Market experts and investors were taken by surprise by this move. It is reported that the SNB governor had not formally communicated with the International Monetary Fund about removing the cap.
As a result of the removal of the cap, the value of the Euro went from 1.20 against the franc to just 0.8 against the franc. This value later recovered to 1.04.
At the same time, Swiss shares at the stock market fell significantly to 9% causing investors to purchase safer assets such as German bonds and stable commodities including gold.
Investors expressed negative sentiments as they anticipate Swiss exports to be too expensive against a strong franc. It is estimated that the move would cost Swiss exporters an estimated 5bn Swiss francs or £3.3bn.
Nick Hayek, CEO of Swatch sees the decision by the SNB as disastrous for the Swiss economy.
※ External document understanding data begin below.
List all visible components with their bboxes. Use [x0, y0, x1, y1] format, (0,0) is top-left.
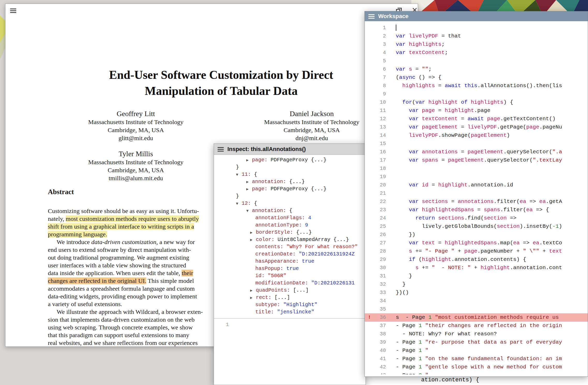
line-number: 15 [365, 140, 386, 148]
code-line[interactable]: 17 var spans = pageElement.querySelector… [365, 156, 588, 164]
code-line[interactable]: 1 [365, 24, 588, 32]
code-line[interactable]: 20 var id = highlight.annotation.id [365, 181, 588, 189]
code-text: - Page 1 "their changes are reflected in… [386, 322, 588, 330]
code-line[interactable]: 22 var sections = annotations.filter(ea … [365, 198, 588, 206]
code-text [386, 90, 588, 98]
code-line[interactable]: 30 s += " - NOTE: " + highlight.annotati… [365, 264, 588, 272]
code-line[interactable]: 40- Page 1 " [365, 346, 588, 355]
code-line[interactable]: !36s - Page 1 "most customization method… [365, 313, 588, 322]
code-line[interactable]: 38 - NOTE: Why? For what reason? [365, 330, 588, 338]
inspector-line: subtype: "Highlight" [214, 301, 366, 308]
code-text [386, 164, 588, 173]
line-number: 27 [365, 239, 386, 247]
line-number: 18 [365, 164, 386, 173]
code-line[interactable]: 5 [365, 57, 588, 65]
code-text: - NOTE: Why? For what reason? [386, 330, 588, 338]
author-affiliation: Massachusetts Institute of Technology [48, 118, 224, 126]
workspace-titlebar[interactable]: Workspace [365, 11, 588, 21]
code-line[interactable]: 15 [365, 140, 588, 148]
code-line[interactable]: 42- Page 1 "gentle slope with a new meth… [365, 363, 588, 371]
code-line[interactable]: 27 var text = highlightedSpans.map(ea =>… [365, 239, 588, 247]
expand-arrow-icon[interactable]: ▶ [250, 295, 256, 301]
code-line[interactable]: 25 lively.getGlobalBounds(section).inset… [365, 222, 588, 231]
code-line[interactable]: 43- Page 2 " [365, 371, 588, 374]
code-line[interactable]: 13 var pageElement = livelyPDF.getPage(p… [365, 123, 588, 131]
collapse-arrow-icon[interactable]: ▼ [246, 208, 252, 214]
code-line[interactable]: 31 } [365, 272, 588, 280]
inspector-editor[interactable]: 1 [214, 318, 366, 385]
code-line[interactable]: 37- Page 1 "their changes are reflected … [365, 322, 588, 330]
collapse-arrow-icon[interactable]: ▼ [236, 171, 242, 178]
collapse-arrow-icon[interactable]: ▼ [236, 200, 242, 207]
code-text: var livelyPDF = that [386, 32, 588, 40]
code-line[interactable]: 12 var textContent = await page.getTextC… [365, 115, 588, 123]
code-line[interactable]: 16 var annotations = pageElement.querySe… [365, 148, 588, 156]
expand-arrow-icon[interactable]: ▶ [250, 287, 256, 294]
code-text: highlights = await this.allAnnotations()… [386, 82, 588, 90]
code-text: var sections = annotations.filter(ea => … [386, 198, 588, 206]
highlight-span: shift from using a graphical interface t… [48, 223, 194, 230]
code-text: s += " - NOTE: " + highlight.annotation.… [386, 264, 588, 272]
line-number: !36 [365, 313, 386, 322]
inspector-line: ▶rect: [...] [214, 294, 366, 301]
expand-arrow-icon[interactable]: ▶ [246, 179, 252, 185]
inspect-titlebar[interactable]: Inspect: this.allAnnotations() [214, 144, 366, 155]
code-line[interactable]: 10 for(var highlight of highlights) { [365, 98, 588, 107]
code-line[interactable]: 3var highlights; [365, 40, 588, 49]
code-line[interactable]: 4var textContent; [365, 49, 588, 57]
code-line[interactable]: 2var livelyPDF = that [365, 32, 588, 40]
author-block: Tyler Millis Massachusetts Institute of … [48, 149, 224, 182]
line-number: 20 [365, 181, 386, 189]
menu-icon[interactable] [368, 14, 375, 19]
expand-arrow-icon[interactable]: ▶ [246, 157, 252, 164]
code-line[interactable]: 19 [365, 173, 588, 181]
code-line[interactable]: 29 if (highlight.annotation.contents) { [365, 255, 588, 264]
code-line[interactable]: 8 highlights = await this.allAnnotations… [365, 82, 588, 90]
inspector-line: ▼annotation: { [214, 207, 366, 214]
code-line[interactable]: 23 var highlightedSpans = spans.filter(e… [365, 206, 588, 214]
menu-icon[interactable] [10, 9, 16, 13]
background-window-fragment: ation.contents) { [364, 377, 588, 385]
code-line[interactable]: 21 [365, 189, 588, 198]
code-line[interactable]: 41- Page 1 "on the same fundamental foun… [365, 355, 588, 363]
inspector-tree[interactable]: ▶page: PDFPageProxy {...}}▼11: {▶annotat… [214, 155, 366, 316]
code-line[interactable]: 24 return sections.find(section => [365, 214, 588, 222]
code-line[interactable]: 18 [365, 164, 588, 173]
code-line[interactable]: 28 s += "- Page " + page.pageNumber + " … [365, 247, 588, 255]
code-line[interactable]: 32 } [365, 280, 588, 289]
abstract-line: real websites, and we share reflections … [48, 339, 220, 347]
code-line[interactable]: 14 livelyPDF.showPage(pageElement) [365, 131, 588, 140]
expand-arrow-icon[interactable]: ▶ [250, 237, 256, 243]
workspace-code[interactable]: 12var livelyPDF = that3var highlights;4v… [365, 21, 588, 374]
code-line[interactable]: 7(async () => { [365, 73, 588, 82]
code-line[interactable]: 35 [365, 305, 588, 313]
code-line[interactable]: 39- Page 1 "re- purpose that data as par… [365, 338, 588, 346]
expand-arrow-icon[interactable]: ▶ [246, 186, 252, 193]
code-line[interactable]: 26 }) [365, 231, 588, 239]
line-number: 32 [365, 280, 386, 289]
text-span: real websites, and we share reflections … [48, 339, 198, 346]
code-line[interactable]: 11 var page = highlight.page [365, 107, 588, 115]
line-number: 7 [365, 73, 386, 82]
expand-arrow-icon[interactable]: ▶ [250, 229, 256, 236]
code-line[interactable]: 9 [365, 90, 588, 98]
text-span: We introduce [57, 239, 91, 245]
menu-icon[interactable] [218, 147, 224, 152]
line-number: 13 [365, 123, 386, 131]
code-text: if (highlight.annotation.contents) { [386, 255, 588, 264]
line-number: 25 [365, 222, 386, 231]
abstract-line: using web scraping. Through concrete exa… [48, 323, 220, 331]
code-line[interactable]: 34 [365, 297, 588, 305]
code-text: var textContent = await page.getTextCont… [386, 115, 588, 123]
code-line[interactable]: 33})() [365, 289, 588, 297]
abstract-text: Customizing software should be as easy a… [48, 207, 220, 347]
line-number: 1 [226, 322, 229, 328]
line-number: 42 [365, 363, 386, 371]
text-span: This simple model [146, 277, 194, 284]
author-name: Tyler Millis [48, 149, 224, 158]
line-number: 24 [365, 214, 386, 222]
abstract-line: We introduce data-driven customization, … [48, 238, 220, 246]
code-line[interactable]: 6var s = ""; [365, 65, 588, 73]
abstract-line: data-editing widgets, providing enough p… [48, 292, 220, 300]
abstract-line: end users to extend software by direct m… [48, 246, 220, 254]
How is the Euro Responding?
Market observers predict that the value of the Euro will fall further in the event that the European Central Bank (ECB) implements quantitative easing. This process entails purchasing bonds to increase the amount of currency circulating within the Euro zone. It is expected that quantitative easing will boost recovery in the zone.
It is very unlikely that a central bank would conduct such a surprise move knowing very well the kind of impact it would have on its own economy and other economies. Analysts are concerned that this could be a prediction of bigger things to come.
The SNB was finding it particularly difficult to maintain the value of the franc at 1.20 against the Euro. The central bank in Switzerland has been selling its own franc in exchange for US dollars, Canadian dollars, Yen, Sterling and Euro as government bonds.
As a result, since implementing the cap in 2011, the SNB doubled its foreign currency reserve, making Switzerland one of the top reservoirs of foreign currency in the world.
The SNB cited the steady weakening of the euro, which is almost at its lowest since the currency was introduced as the reason why the bank chose to eliminate the cap.
Investors should expect the value of the Euro to fall further against the US dollar. Given that the Franc is fixed to the euro, the value of the franc will continue to weaken against the US dollar as well.
The markets have reacted by pushing up the value of franc.